Jeff Bezos has decided journalism isn’t worth his spare change–where does that leave literature?

On Wednesday, The Washington Post laid off one-third of its newsroom staff, a cost-cutting measure in part provoked by a massive subscriber exodus from the paper whose motto is “Democracy Dies in Darkness.” That exodus was prompted by owner Jeff Bezos’s decision, going against longstanding tradition, to kill the Post editorial board’s endorsement of presidential candidate Kamala Harris, and announce a new policy of non-endorsement—a blatant attempt to curry favor with Donald Trump. If readership means anything to those in charge at the Post, that decision backfired.

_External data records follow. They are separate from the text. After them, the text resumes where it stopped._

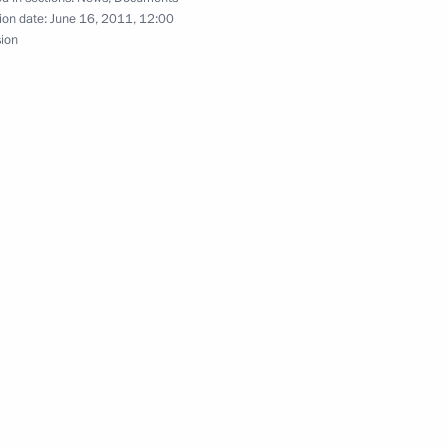
ime Minister Viktor Zubkov
ion date:
June 16, 2011, 12:00
sion
Presidential Executive Office
ral District
and Finance Minister Alexei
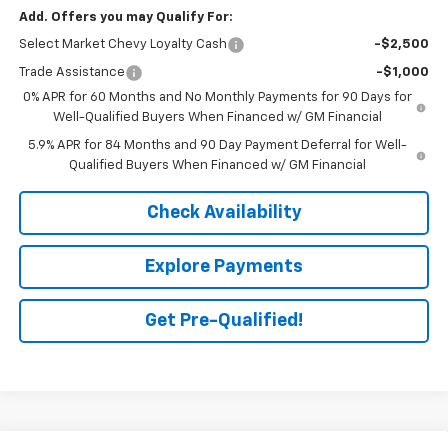
Add. Offers you may Qualify For:
Select Market Chevy Loyalty Cash
-$2,500
Trade Assistance
-$1,000
0% APR for 60 Months and No Monthly Payments for 90 Days for
Well-Qualified Buyers When Financed w/ GM Financial
5.9% APR for 84 Months and 90 Day Payment Deferral for Well-
Qualified Buyers When Financed w/ GM Financial
Check Availability
Explore Payments
Get Pre-Qualified!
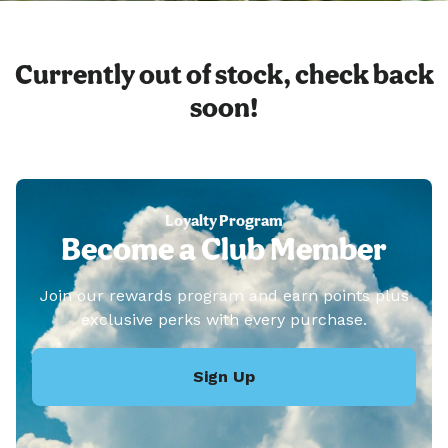
Currently out of stock, check back
soon!
Loyalty Program
Become a Club Member
Join our rewards program and earn points plus
exclusive perks with every purchase.
Sign Up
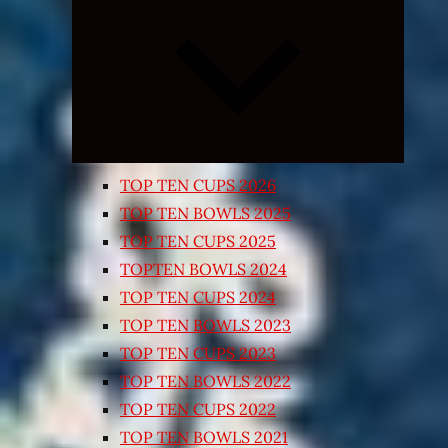
Expand
child
menu
TOP TEN CUPS 2026
TOP TEN BOWLS 2025
TOP TEN CUPS 2025
TOPTEN BOWLS 2024
TOP TEN CUPS 2024
TOP TEN BOWLS 2023
TOP TEN CUPS 2023
TOP TEN BOWLS 2022
TOP TEN CUPS 2022
TOP TEN BOWLS 2021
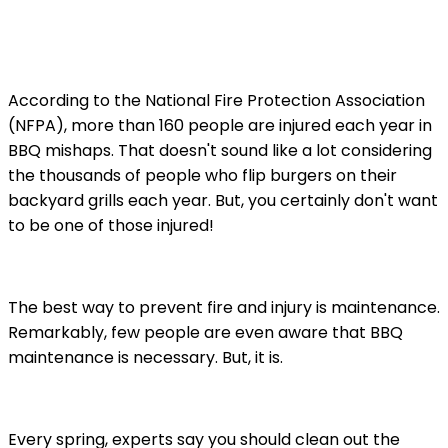
According to the National Fire Protection Association
(NFPA), more than 160 people are injured each year in
BBQ mishaps. That doesn't sound like a lot considering
the thousands of people who flip burgers on their
backyard grills each year. But, you certainly don't want
to be one of those injured!
The best way to prevent fire and injury is maintenance.
Remarkably, few people are even aware that BBQ
maintenance is necessary. But, it is.
Every spring, experts say you should clean out the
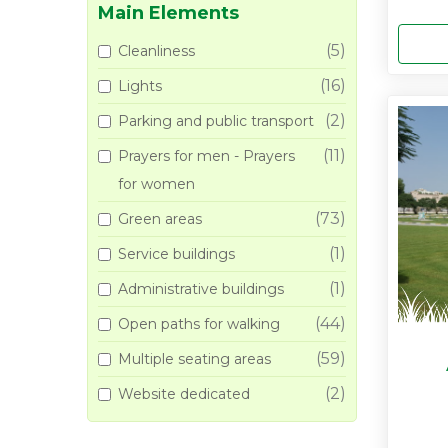
Main Elements
(5)
Cleanliness
(16)
Lights
(2)
Parking and public transport
(11)
Prayers for men - Prayers
for women
(73)
Green areas
(1)
Service buildings
(1)
Administrative buildings
(44)
Open paths for walking
(59)
Multiple seating areas
(2)
Website dedicated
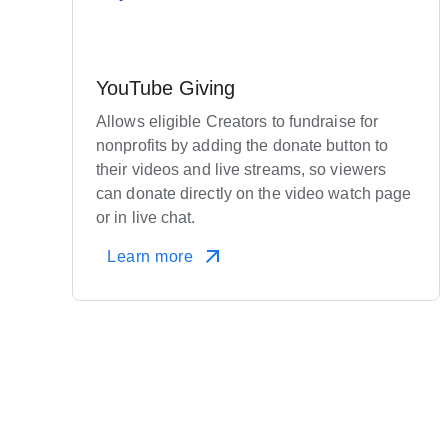
YouTube Giving
Allows eligible Creators to fundraise for
nonprofits by adding the donate button to
their videos and live streams, so viewers
can donate directly on the video watch page
or in live chat.
Learn more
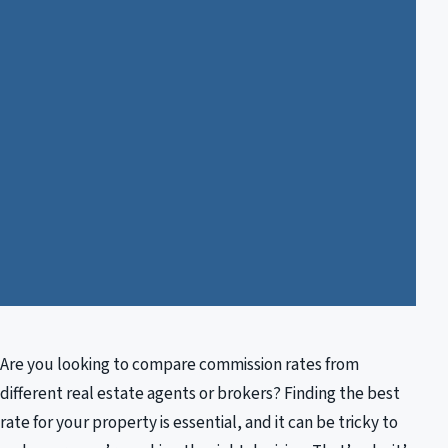
Are you looking to compare commission rates from
different real estate agents or brokers? Finding the best
rate for your property is essential, and it can be tricky to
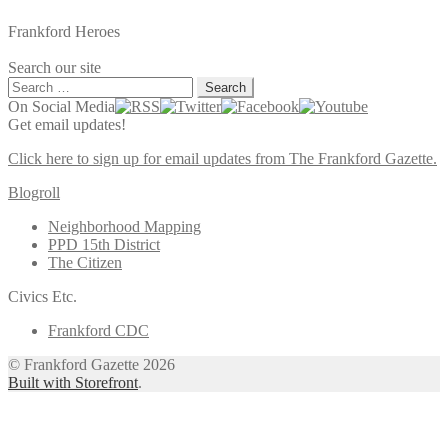
Frankford Heroes
Search our site
Search
for:
On Social Media
Get email updates!
Click here to sign up for email updates from The Frankford Gazette.
Blogroll
Neighborhood Mapping
PPD 15th District
The Citizen
Civics Etc.
Frankford CDC
© Frankford Gazette 2026
Built with Storefront
.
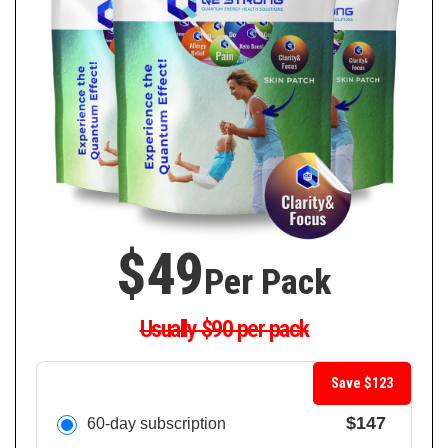
$49
Per Pack
Usually $90 per pack
Save $123
$147
60-day subscription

Wednesday’s blood bath affected some three hundred Post staffers; among the victims were eight of the nine critics and editors who worked on Book World, (above photo is of late critic William McPherson, my former boss and the Pulitzer Prize winner who founded Book World )after Post management decided to shutter the department, one of the country’s few remaining book review sections that was published as a separate Sunday broadsheet. It also nixed its podcast, and other book-related extensions. The lone remaining editor was reassigned—and many, if not all of its already assigned reviews were scrapped. Reviewers I’ve spoken with who had outstanding assignments were not offered kill fees. Ron Charles—who has been the Washington Post’s book critic for upwards of twenty years—was among those who got the boot, despite the popularity of his Book Club newsletter and his beloved series, “Totally Hip Video Book Review.” …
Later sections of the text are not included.